2018-07-25T18:15:52.608+0000: 30.543: Total time for which application threads were stopped: 0.0046391 seconds
 CMS: abort preclean due to time 2018-07-25T18:15:53.553+0000: 31.488: [CMS-concurrent-abortable-preclean: 0.326/20.683 secs] [Times: user=25.25 sys=3.89, real=20.68 secs] 
2018-07-25T18:15:53.557+0000: 31.492: [GC (CMS Final Remark) [YG occupancy: 588025 K (1382400 K)]31.492: [Rescan (parallel) , 0.0559721 secs]31.548: [weak refs processing, 0.0035595 secs]31.552: [class unloading, 0.0409634 secs]31.593: [scrub symbol table, 0.0051572 secs]31.598: [scrub string table, 0.0016212 secs][1 CMS-remark: 12246K(1536000K)] 600272K(2918400K), 0.1150145 secs] [Times: user=0.34 sys=0.00, real=0.11 secs] 
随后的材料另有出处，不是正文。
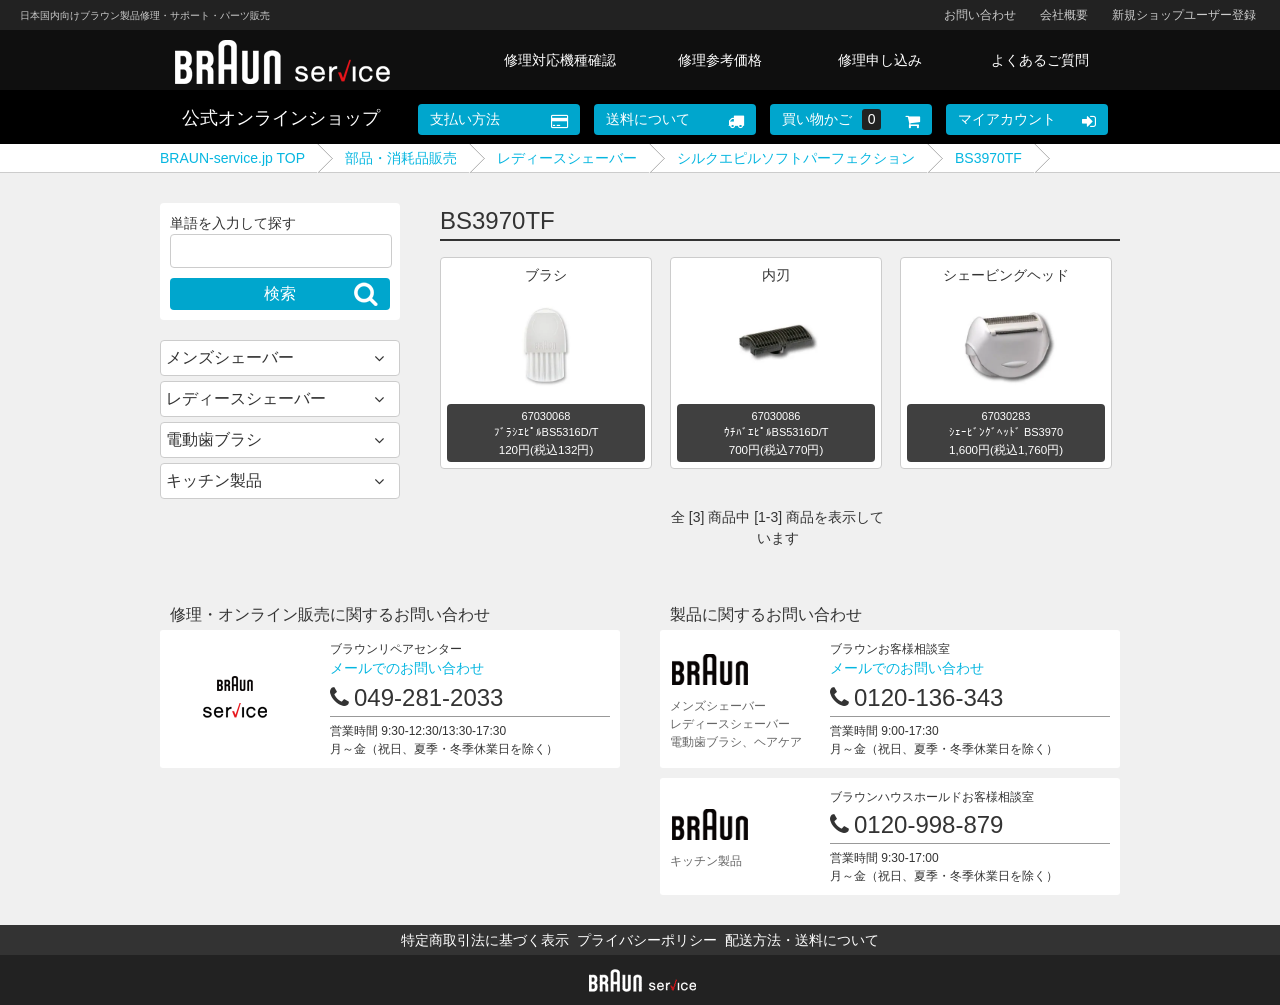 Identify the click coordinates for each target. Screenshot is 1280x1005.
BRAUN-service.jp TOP (232, 158)
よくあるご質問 (1040, 60)
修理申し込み (880, 60)
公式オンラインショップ (281, 118)
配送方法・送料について (802, 940)
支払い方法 (465, 119)
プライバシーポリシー (647, 940)
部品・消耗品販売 (401, 158)
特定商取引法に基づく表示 (485, 940)
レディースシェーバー (567, 158)
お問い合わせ (980, 15)
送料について (648, 119)
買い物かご (832, 119)
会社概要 (1064, 15)
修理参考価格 (720, 60)
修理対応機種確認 (560, 60)
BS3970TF (988, 158)
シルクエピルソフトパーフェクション (796, 158)
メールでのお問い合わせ (407, 668)
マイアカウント (1007, 119)
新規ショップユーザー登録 (1184, 15)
2018-07-25T18:15:53.673+0000: 31.608: Total time for which application threads were stopped: 0.1195510 seconds
2018-07-25T18:15:53.673+0000: 31.608: [CMS-concurrent-sweep-start]
--
2018-07-25T18:18:45.477+0000: 203.412: Total time for which application threads were stopped: 0.0044451 seconds
 CMS: abort preclean due to time 2018-07-25T18:18:51.809+0000: 209.743: [CMS-concurrent-abortable-preclean: 3.023/67.120 secs] [Times: user=18.52 sys=6.47, real=67.11 secs] 
2018-07-25T18:18:51.812+0000: 209.747: [GC (CMS Final Remark) [YG occupancy: 595711 K (1382400 K)]209.747: [Rescan (parallel) , 0.1225090 secs]209.870: [weak refs processing, 0.0048343 secs]209.875: [class unloading, 0.0408876 secs]209.916: [scrub symbol table, 0.0047264 secs]209.920: [scrub string table, 0.0042791 secs][1 CMS-remark: 54877K(1536000K)] 650589K(2918400K), 0.1843075 secs] [Times: user=0.54 sys=0.00, real=0.18 secs] 
2018-07-25T18:18:51.997+0000: 209.932: Total time for which application threads were stopped: 0.1885355 seconds
2018-07-25T18:18:52.002+0000: 209.937: Total time for which application threads were stopped: 0.0041075 seconds
--
2018-07-26T00:06:31.084+0000: 21069.019: Total time for which application threads were stopped: 0.0033592 seconds
 CMS: abort preclean due to time 2018-07-26T00:06:56.329+0000: 21094.264: [CMS-concurrent-abortable-preclean: 3.400/86.919 secs] [Times: user=15.48 sys=7.48, real=86.91 secs] 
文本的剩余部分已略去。